Cardenal,5 de julio.

Significa “sol”. Viene de la lengua griega.

Hay historias de santos que van configurando el espejo luminoso de la Iglesia mediante sus características personales y su forma concreta de lograr la santidad.

Este joven, nacido en 1415 y muerto en Tours en 1484, es sumamente original.

Según su confesor y director espiritual, desde temprana edad soñaba con ser franciscano con la condición de que nunca montaría a caballo.

¿Razón? Porque san Francisco montaba en burro.

Se entregó al estudio sagrado. Y se hizo un maestro experto en Biblia. La enseñaría más tarde en el convento de Mirepoix, y, además, para predicar la Palabra de Dios con dignidad, conocimiento y elocuencia.

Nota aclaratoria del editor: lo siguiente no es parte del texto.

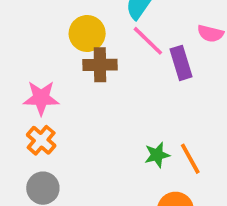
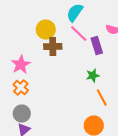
pink star: (41, 98) -> (21, 65), turned -30
green star: (157, 155) -> (93, 76), moved

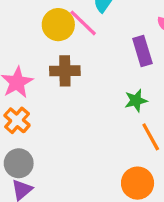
pink line: (79, 34) -> (83, 23), moved
brown cross: (53, 47) -> (65, 71), moved

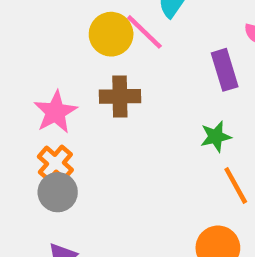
gray circle: (19, 163) -> (58, 192), moved

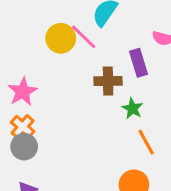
brown cross: (120, 96) -> (108, 81), moved
green star: (216, 137) -> (132, 108), turned -30

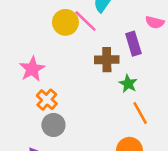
orange cross: (23, 127) -> (47, 100), moved
gray circle: (24, 147) -> (53, 125), moved

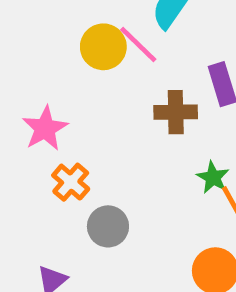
green star: (128, 84) -> (213, 177), moved
gray circle: (53, 125) -> (108, 226), moved

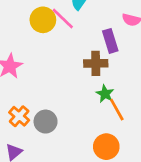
brown cross: (176, 112) -> (96, 63), moved
orange cross: (71, 182) -> (19, 116), moved

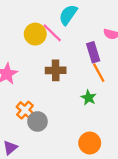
brown cross: (96, 63) -> (56, 70), moved
orange line: (117, 110) -> (99, 73), moved
orange cross: (19, 116) -> (25, 110), moved

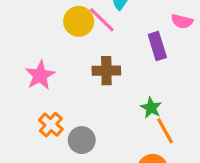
orange line: (99, 73) -> (165, 131), moved
orange cross: (25, 110) -> (51, 125), moved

Cuenta su confesor que, mientras otros sacerdotes predicaban solamente cuando hacía buen tiempo, él, por el contrario, no le importaba el tiempo que hiciese sino el anuncio de Dios y la evangelización.

La gente, al oírlo predicar tan bien, se preguntaba que de dónde era.

Su acompañante solía decirles que provenía de una familia noble y, de este modo, les invitaban a comer.

Cuando tenía 21 años, los sacerdotes y canónigos de la región lo eligieron obispo. El no quería. Y sin más, se fue a Roma a presentarle al Papa la renuncia.

El Papa Eugenio IV, sin embargo, le ordenó que se fuese a su diócesis. Treinta años más tarde, el rey Luis XI lo envió a Tours que entonces la más importante de Francia. Fue su confesor y le nombró cardenal en contra de su voluntad.

Era tan sensible que ni siquiera podía ver morir a un animal en la cacería. Llevó una vida de pobreza austera y de mucha oración."